* TASK DETAILS:
What lines of the listing include the string "ekonomi"? Show them all.

* MATERIAL PROVIDED:
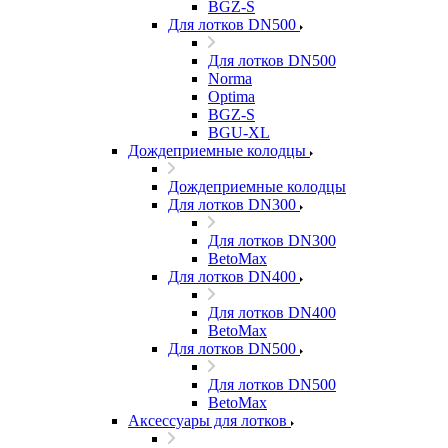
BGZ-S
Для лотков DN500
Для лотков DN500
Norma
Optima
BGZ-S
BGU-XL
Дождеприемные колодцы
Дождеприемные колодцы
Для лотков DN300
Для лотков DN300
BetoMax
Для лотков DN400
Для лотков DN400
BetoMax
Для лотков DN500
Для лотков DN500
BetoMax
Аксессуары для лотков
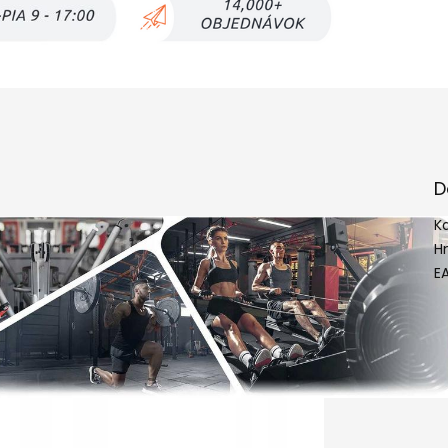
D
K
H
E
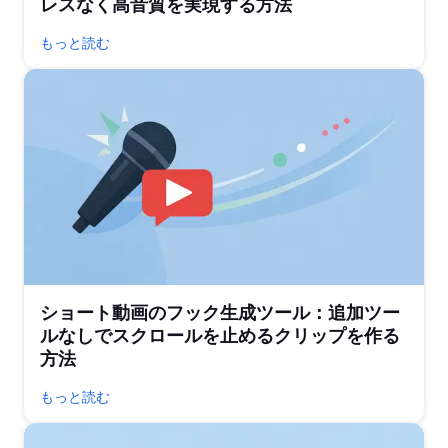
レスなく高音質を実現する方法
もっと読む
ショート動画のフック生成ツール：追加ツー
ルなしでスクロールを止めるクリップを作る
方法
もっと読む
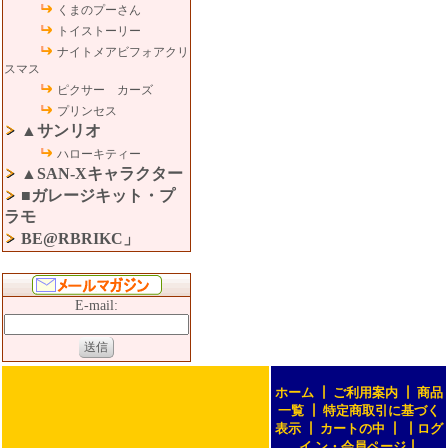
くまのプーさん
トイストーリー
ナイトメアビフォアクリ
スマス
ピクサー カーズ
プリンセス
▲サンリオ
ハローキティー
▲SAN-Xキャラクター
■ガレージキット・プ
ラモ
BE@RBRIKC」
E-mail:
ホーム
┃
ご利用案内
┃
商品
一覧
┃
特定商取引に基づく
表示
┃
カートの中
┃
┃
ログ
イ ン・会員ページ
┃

...

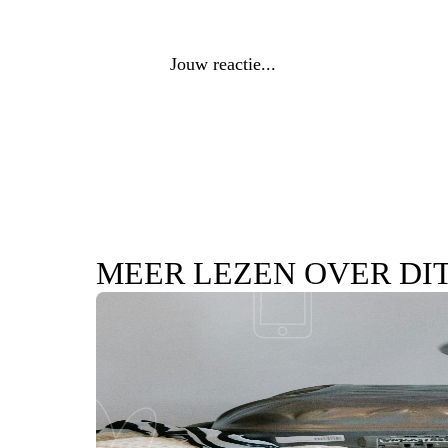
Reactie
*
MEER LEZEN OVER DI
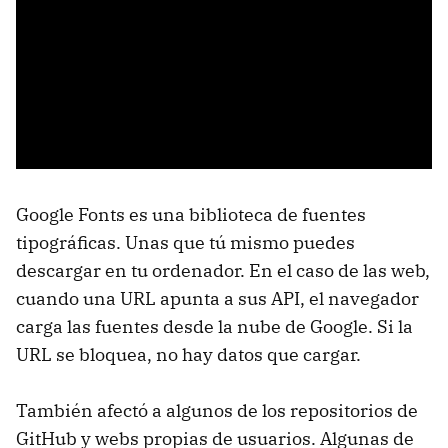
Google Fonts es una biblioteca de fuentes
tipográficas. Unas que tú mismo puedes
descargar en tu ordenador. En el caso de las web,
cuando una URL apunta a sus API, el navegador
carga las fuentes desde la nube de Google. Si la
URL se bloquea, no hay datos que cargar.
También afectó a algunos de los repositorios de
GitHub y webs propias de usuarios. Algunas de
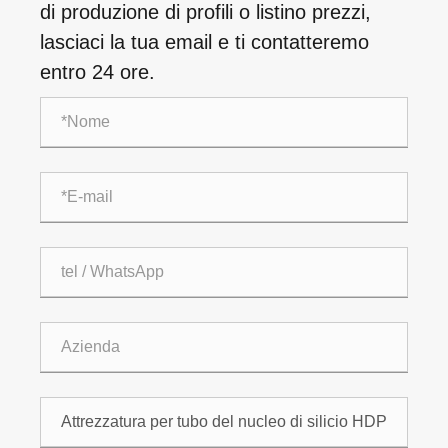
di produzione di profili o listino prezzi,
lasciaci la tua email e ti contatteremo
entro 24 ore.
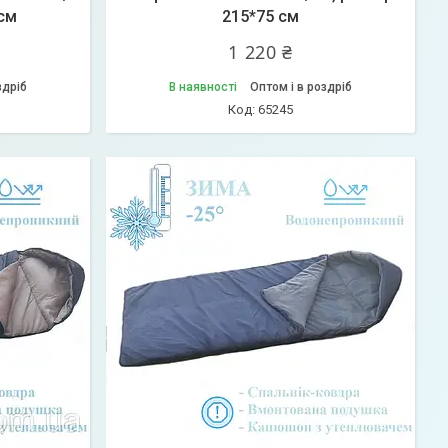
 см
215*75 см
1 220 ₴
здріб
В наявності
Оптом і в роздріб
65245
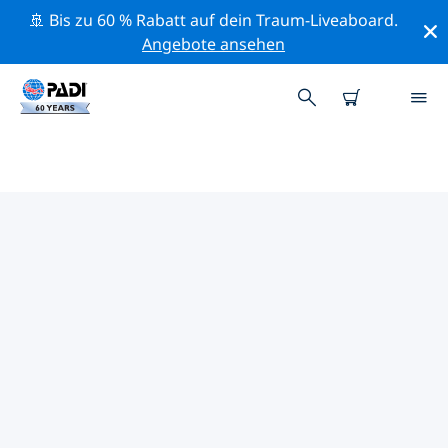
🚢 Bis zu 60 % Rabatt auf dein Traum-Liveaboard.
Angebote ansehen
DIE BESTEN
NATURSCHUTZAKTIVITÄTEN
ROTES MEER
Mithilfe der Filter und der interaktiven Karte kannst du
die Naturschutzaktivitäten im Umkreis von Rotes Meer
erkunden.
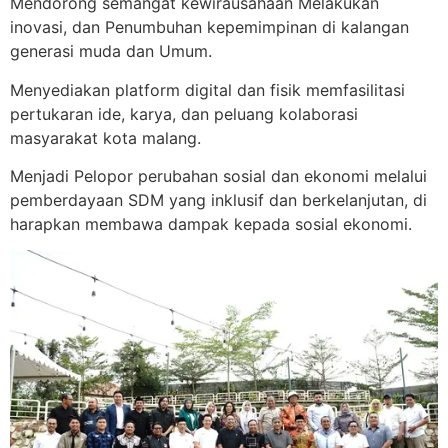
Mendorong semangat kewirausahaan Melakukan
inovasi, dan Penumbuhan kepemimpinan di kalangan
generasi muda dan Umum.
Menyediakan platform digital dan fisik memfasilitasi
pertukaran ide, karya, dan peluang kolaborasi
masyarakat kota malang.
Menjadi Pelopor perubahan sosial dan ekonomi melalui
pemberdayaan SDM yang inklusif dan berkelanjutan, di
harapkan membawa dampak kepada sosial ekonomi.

---

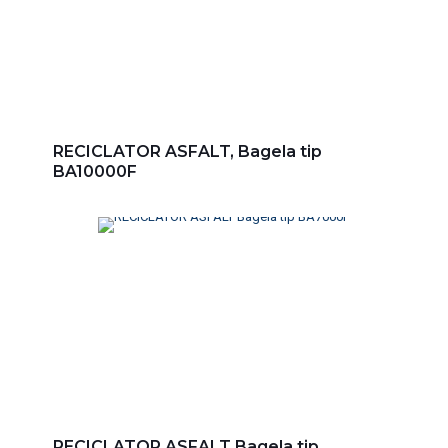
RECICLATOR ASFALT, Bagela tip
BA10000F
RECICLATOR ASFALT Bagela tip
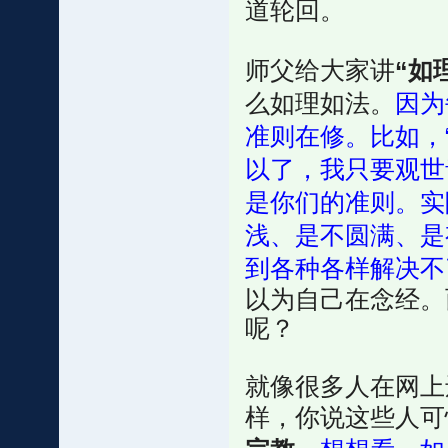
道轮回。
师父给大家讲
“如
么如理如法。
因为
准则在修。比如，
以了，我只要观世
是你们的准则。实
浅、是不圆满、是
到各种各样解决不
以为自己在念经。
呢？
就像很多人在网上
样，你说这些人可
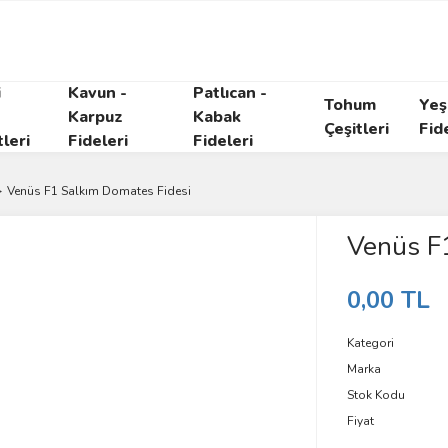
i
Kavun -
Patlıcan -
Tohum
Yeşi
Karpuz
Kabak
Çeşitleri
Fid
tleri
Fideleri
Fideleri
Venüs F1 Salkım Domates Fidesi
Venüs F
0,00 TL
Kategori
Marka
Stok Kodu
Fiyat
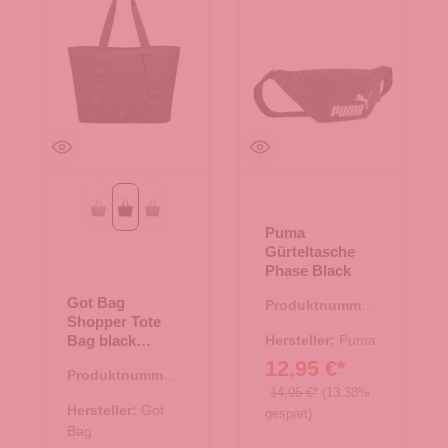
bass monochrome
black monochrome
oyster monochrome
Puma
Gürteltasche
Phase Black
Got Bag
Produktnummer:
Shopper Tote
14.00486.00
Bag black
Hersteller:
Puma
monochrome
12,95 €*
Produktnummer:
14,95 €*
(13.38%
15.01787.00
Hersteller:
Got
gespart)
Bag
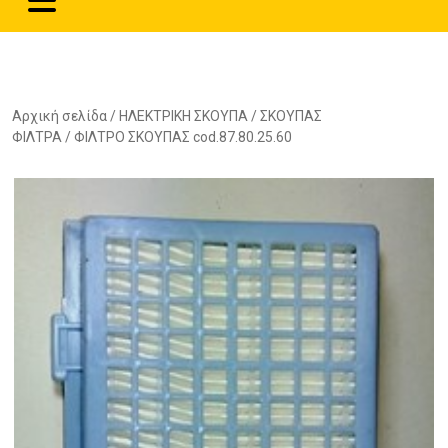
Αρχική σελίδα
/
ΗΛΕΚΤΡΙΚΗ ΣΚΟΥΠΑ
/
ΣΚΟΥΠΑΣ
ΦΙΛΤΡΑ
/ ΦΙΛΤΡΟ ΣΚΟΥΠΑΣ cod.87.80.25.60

* REPLY:
Menjadi Pelopor perubahan sosial dan ekonomi melalui
harapkan membawa dampak kepada sosial ekonomi.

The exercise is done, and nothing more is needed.